QCM and Distinguishing AI-generated Fakes from Reality

Article by Ontonix

“Generative AI is a type of artificial intelligence technology that can produce various types of content including text, imagery, audio and synthetic data. The recent buzz around generative AI has been driven by the simplicity of new user interfaces for creating high-quality text, graphics and videos in a matter of seconds.

The technology, it should be noted, is not brand-new. Generative AI was introduced in the 1960s in chatbots. But it was not until 2014, with the introduction of generative adversarial networks, or GANs — a type of machine learning algorithm — that generative AI could create convincingly authentic images, videos and audio of real people.

On the one hand, this newfound capability has opened up opportunities that include better movie dubbing and rich educational content. It also unlocked concerns about deep fakes — digitally forged images or videos — and harmful cybersecurity attacks on businesses, including nefarious requests that realistically mimic an employee’s boss.” (source)

This is all very nice but technology capable of similar things is sparking concerns spanning ethics as well as moral and legal issues. Clearly, this is just the beginning. But is it possible to defend oneself from the proliferation of fakes? Fortunately Nature comes to the rescue. Nature disposes of unlimited resources and has physics on its side. It can create phenomena of amazing intricacy and depth, not to mention complexity. Whenever you imitate something, or model it, or emulate it, you can get very close to the real thing, and the differences may even be totally invisible to conventional observers or techniques. But the differences will be there.
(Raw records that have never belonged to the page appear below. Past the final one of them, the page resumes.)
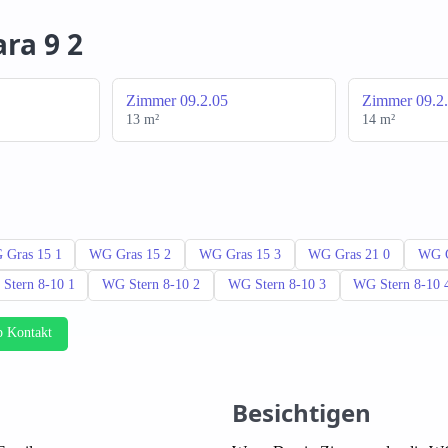
ra 9 2
Zimmer 09.2.05
Zimmer 09.2
13 m²
14 m²
 Gras 15 1
WG Gras 15 2
WG Gras 15 3
WG Gras 21 0
WG G
Stern 8-10 1
WG Stern 8-10 2
WG Stern 8-10 3
WG Stern 8-10 
 Kontakt
Besichtigen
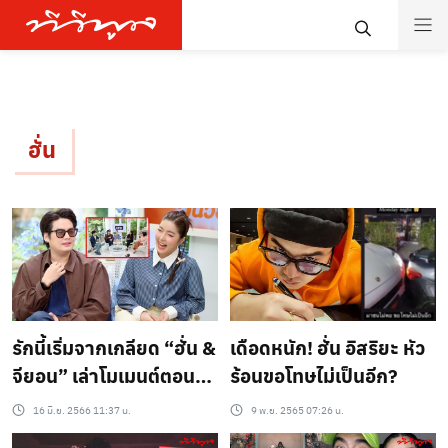
ฮั่น
รักนี้เริ่มจากเกลียด “ฮั่น &
เดือดหนัก! ฮั่น อิสริยะ หัว
จียอน” เล่าโมเมนต์ตอน
ร้อนขอโทษไม่เป็นอีก?
เจอกันวันแรกในกองถ่าย
16 มิ.ย. 2566 11:37 น.
9 พ.ย. 2565 07:26 น.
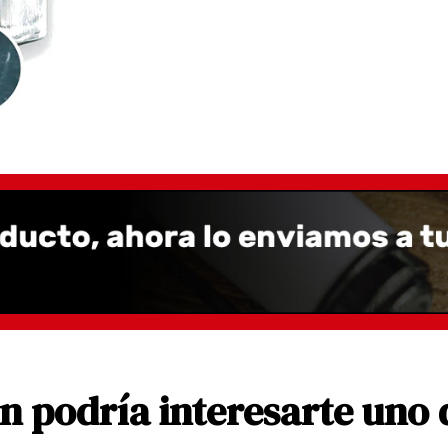
 podría interesarte uno 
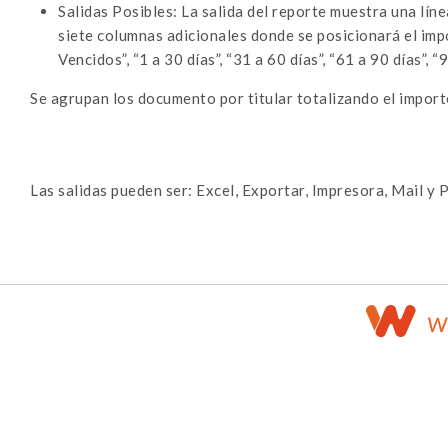
Salidas Posibles: La salida del reporte muestra una lín
siete columnas adicionales donde se posicionará el im
Vencidos”, “1 a 30 días”, “31 a 60 días”, “61 a 90 días”, 
Se agrupan los documento por titular totalizando el importe
Las salidas pueden ser: Excel, Exportar, Impresora, Mail y P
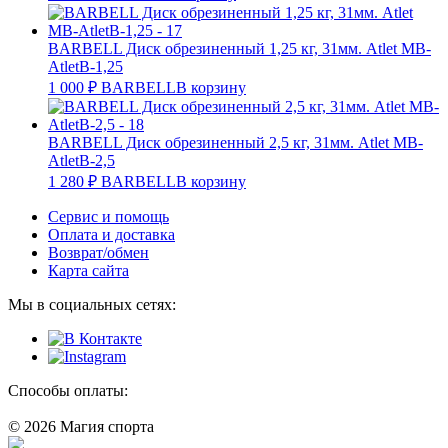
BARBELL Диск обрезиненный 1,25 кг, 31мм. Atlet MB-
AtletB-1,25
1 000
₽
BARBELL
В корзину
BARBELL Диск обрезиненный 2,5 кг, 31мм. Atlet MB-
AtletB-2,5
1 280
₽
BARBELL
В корзину
Сервис и помощь
Оплата и доставка
Возврат/обмен
Карта сайта
Мы в социальных сетях:
Способы оплаты:
© 2026 Магия спорта
8 (914) 69-55-0-55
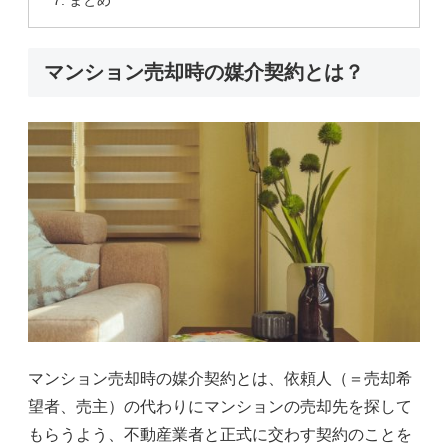
マンション売却時の媒介契約とは？
マンション売却時の媒介契約とは、依頼人（＝売却希
望者、売主）の代わりにマンションの売却先を探して
もらうよう、不動産業者と正式に交わす契約のことを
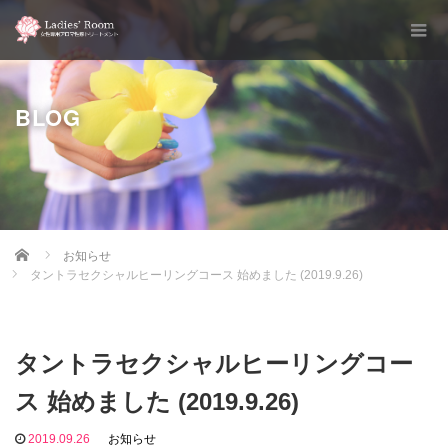
BLOG
Home
お知らせ
タントラセクシャルヒーリングコース 始めました (2019.9.26)
タントラセクシャルヒーリングコー
ス 始めました (2019.9.26)
2019.09.26
お知らせ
What we have observed over nearly two decades of measuring complexity of all sorts of systems, including digital models of physical experiments, is that surrogates are almost always less complex than the real thing. This makes sense, even intuitively. Complexity is a measure of structured information, i.e. information that emanates from the fact that there is structure. In a surrogate, it is extremely difficult to reproduce or generate all the subtleties of such structure, especially in highly complex systems. Thanks to this principle, we are able to identify Balance Sheets that have been manipulated. It is easy to manipulate the arithmetic in a Balance Sheet, but doing so while preserving its underlying structure is something of a totally different magnitude.

An example is from a recent project in which the goal was to distinguish counterfeit chips from genuine ones. QCM was extremely successful with a 99.95% success rate. Here too we found that fake chips were slightly less complex than the real ones, as shown in the figure below:

Other examples are as follows. Here we confront two sets of 10 chips in a single QCM pass. Once again, the fakes stand out very clearly, even if the differences are truly microscopic.

The reason for such a substantial degree of separation lies in the intricacies of the respective structures of the underlying Complexity Maps. The example below shows a fake (left) and a real chip (right) and the respective Complexity Maps generated from chip responses to a particular form of excitation. The maps are very similar, but they are not the same. And we can spot it.

But there is more than just the structure of complexity. Complexity has a very particular makeup. If a system has one hundred dimensions, each of these dimensions will have a particular footprint within that system. Here too, a fake will have a different complexity makeup from the real thing, providing yet another mechanism for distinguishing the two.

There is one more formidable QCM-based instrument when it comes to separating fakes from reality, and that is the dynamics of complexity. When a system evolves, so does its complexity. An example is shown below:

At the end of the day, if one wants a fake to be undetected, the following criteria should be satisfied:

• CRITERION 1: The complexity of the fake should be very close to that of the real thing.
• CRITERION 2: The Complexity Map should be very close to that of the genuine system one is mimicking.
• CRITERION 3: The dynamics of complexity should also be very close to that of the system in question.

While generative AI is proving to be very powerful it will be difficult for it to satisfy all three criteria, precisely because it fails to accomodate complexity. The one that is probably the easiest to satisfy is CRITERION 1, but when it comes to intricate structure it becomes immensely difficult to fake what is really going on. There is a special tool for doing this. It is called OntoTest and it uses the QCM algorithm to compare two systems.

Faking things – whether using generative AI or other tools – is going to proliferate in the near future and QCM technology has the potential to unmask high-quality fakes and provide scientific support in litigation cases.